━━━ SOURCE DATA

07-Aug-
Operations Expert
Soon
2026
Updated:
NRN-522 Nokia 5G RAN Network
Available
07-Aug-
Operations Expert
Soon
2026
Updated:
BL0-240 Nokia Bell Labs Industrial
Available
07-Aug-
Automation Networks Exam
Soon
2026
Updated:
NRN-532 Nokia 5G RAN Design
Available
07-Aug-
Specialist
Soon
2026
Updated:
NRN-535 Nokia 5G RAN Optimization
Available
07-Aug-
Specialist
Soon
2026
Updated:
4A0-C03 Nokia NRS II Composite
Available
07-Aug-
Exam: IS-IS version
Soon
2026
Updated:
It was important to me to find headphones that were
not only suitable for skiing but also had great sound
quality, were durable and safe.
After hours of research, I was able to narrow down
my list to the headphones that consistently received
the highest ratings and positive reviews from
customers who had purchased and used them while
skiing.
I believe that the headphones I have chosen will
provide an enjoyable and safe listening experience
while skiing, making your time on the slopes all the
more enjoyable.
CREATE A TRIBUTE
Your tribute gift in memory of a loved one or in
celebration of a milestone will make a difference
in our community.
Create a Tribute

━━━━━━
━━━ SOURCE DATA

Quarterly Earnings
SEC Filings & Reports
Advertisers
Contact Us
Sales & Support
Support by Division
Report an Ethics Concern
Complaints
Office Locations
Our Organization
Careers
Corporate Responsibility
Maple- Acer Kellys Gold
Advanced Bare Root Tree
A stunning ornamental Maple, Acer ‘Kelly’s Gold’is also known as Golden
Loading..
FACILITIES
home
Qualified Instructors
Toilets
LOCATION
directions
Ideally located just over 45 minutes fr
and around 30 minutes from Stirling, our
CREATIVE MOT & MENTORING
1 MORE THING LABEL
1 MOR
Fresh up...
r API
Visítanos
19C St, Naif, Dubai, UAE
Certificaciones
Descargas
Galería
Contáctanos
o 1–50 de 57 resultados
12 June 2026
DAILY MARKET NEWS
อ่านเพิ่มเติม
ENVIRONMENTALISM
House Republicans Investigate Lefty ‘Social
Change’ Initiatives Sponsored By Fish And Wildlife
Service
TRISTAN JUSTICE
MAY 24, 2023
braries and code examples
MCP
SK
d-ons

━━━━━━

Your answer should consist of the lines above that hold the word "from".

* RESULT OF THIS TASK
the highest ratings and positive reviews from
and around 30 minutes from Stirling, our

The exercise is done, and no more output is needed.